Demasiado tiempo. Suficiente tiempo.

La fruta madura ha caído del árbol.

viernes, 19 de abril de 2013

Cagada

Siempre había fantaseado con qué chorrada diría cuando, a punto de ser ejecutado, le preguntaran por su último deseo y, con gran ingenio, se le ocurriría alguna genialidad que le salvara la vida. Algo así como "tomarme la penúltima con los amigos", "morir de viejo", "ver nacer a mi nieto", "que no me maten", etc. Algunas eran graciosas y otras auténticas gilipolleces, pero le gustaban de todos modos.

Ahora no es que estuviera con los ojos vendados en el paredón pero la directora y su tutor soltaban sapos y culebras y se estaba cagando de miedo. Y no se le ocurría qué decir a tanta insistencia por saber si era gilipollas o se había caído del tobogán cuando era pequeño o cosas que ya ni escuchaba.

Durante el cuarto día de expulsión, mientras estaba cagando en su casa, llegó a la conclusión de que el mundo estaba así de mal porque no se valoraba el ingenio ni el sentido del humor.

jueves, 18 de abril de 2013

Humano

El hambre de conocimiento le impedía degustar los humildes frutos que el día a día le ofrecía.

Teotimia

Se sentía triste en medio de tanta felicidad. Todo iba bien, el resto de los dioses se había puesto de su lado y no era otra que su voluntad la que imperaba en la teópolis. Pero algo de sus orígenes humanos zumbaba incesante en lo más profundo de su cerebro, allí donde anidan los anhelos hasta su madurez.
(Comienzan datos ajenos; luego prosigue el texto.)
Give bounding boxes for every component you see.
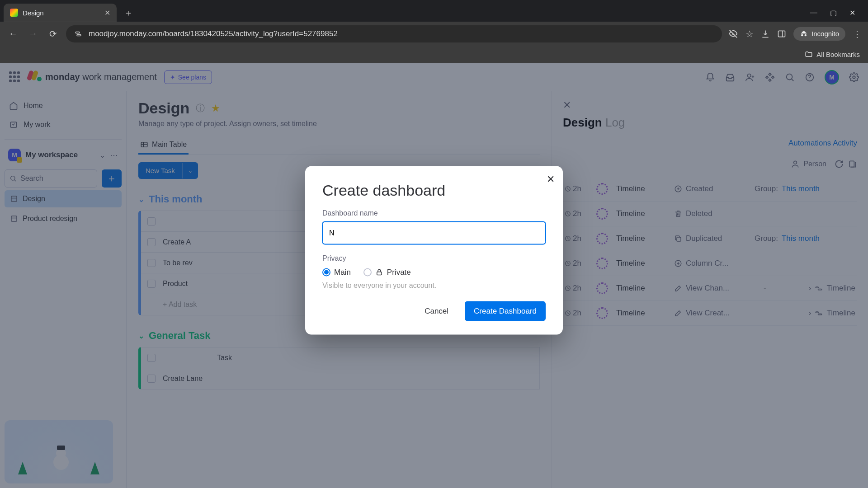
sidepanel-icon[interactable] [777,29,786,38]
cancel-button[interactable]: Cancel [415,301,458,321]
lock-icon [375,268,383,276]
tab-close-icon[interactable]: ✕ [104,9,110,17]
window-close-icon[interactable]: ✕ [849,9,855,17]
svg-rect-0 [75,32,80,33]
name-field-label: Dashboard name [322,209,546,217]
privacy-option-private[interactable]: Private [363,267,411,277]
browser-tab[interactable]: Design ✕ [4,4,117,22]
tab-favicon [10,9,18,17]
nav-back-icon[interactable]: ← [6,27,20,41]
svg-rect-1 [77,34,81,36]
url-text: moodjoy.monday.com/boards/1830420525/act… [89,29,338,38]
bookmarks-folder-icon [805,50,813,58]
nav-forward-icon[interactable]: → [26,27,40,41]
privacy-hint: Visible to everyone in your account. [322,281,546,289]
all-bookmarks-link[interactable]: All Bookmarks [816,51,860,58]
create-dashboard-button[interactable]: Create Dashboard [465,301,546,321]
dashboard-name-input[interactable] [322,221,546,244]
privacy-option-main[interactable]: Main [322,267,351,277]
window-minimize-icon[interactable]: — [810,9,817,17]
svg-rect-2 [778,31,785,37]
chrome-menu-icon[interactable]: ⋮ [853,28,862,39]
downloads-icon[interactable] [761,29,770,38]
privacy-label: Privacy [322,254,546,262]
create-dashboard-modal: ✕ Create dashboard Dashboard name Privac… [305,166,563,334]
radio-off-icon [363,268,372,276]
radio-on-icon [322,268,330,276]
svg-rect-32 [377,272,382,275]
tab-title: Design [23,9,44,17]
nav-reload-icon[interactable]: ⟳ [46,27,60,41]
incognito-label: Incognito [811,30,839,38]
modal-title: Create dashboard [322,181,546,199]
eye-off-icon[interactable] [728,29,738,39]
window-maximize-icon[interactable]: ▢ [830,9,837,17]
site-settings-icon[interactable] [73,29,83,39]
modal-close-icon[interactable]: ✕ [547,173,555,185]
new-tab-button[interactable]: ＋ [121,5,136,20]
incognito-badge[interactable]: Incognito [793,27,845,41]
bookmark-star-icon[interactable]: ☆ [745,28,754,39]
address-bar[interactable]: moodjoy.monday.com/boards/1830420525/act… [66,25,722,42]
Años de luchas contra otros hombres y contra los mismos dioses habían erosionado su personalidad hasta convertirla en puro acto de divinidad. Y durante eones el hombre que una vez fue había muerto, olvidado en una oscura leyenda que pasaba de boca en boca.

Pero no; no todo lo humano había desaparecido, y ahora resurgía con toda su grandiosidad. Ya no era feliz por lo que tenía sino infeliz por cuanto los demás dioses disfrutaban.

martes, 16 de abril de 2013

Ocaso

El viejo miraba al mar con los ojos fijos en el pasado, en un futuro que nunca fue. Leyendas y libros que hablaban de pescadores que se hacían a la mar para dejar mujeres con añoranza y recuerdos indelebles. Y eso los hacía inmortales.

Pero él, un anciano viudo y sin hijos, toda una vida pescando y sobreviviendo. No le quedaba nada en el mundo, ni fuerzas para meter el bote en el agua y zarpar por última vez hacia la nada que era algo.

lunes, 15 de abril de 2013

Last Time

The Last Time by Paradise Lost on Grooveshark


La vida se le escapaba de las manos como la arena mojada.

Cerró el puño. Y los ojos de Muerte mostraron sorpresa.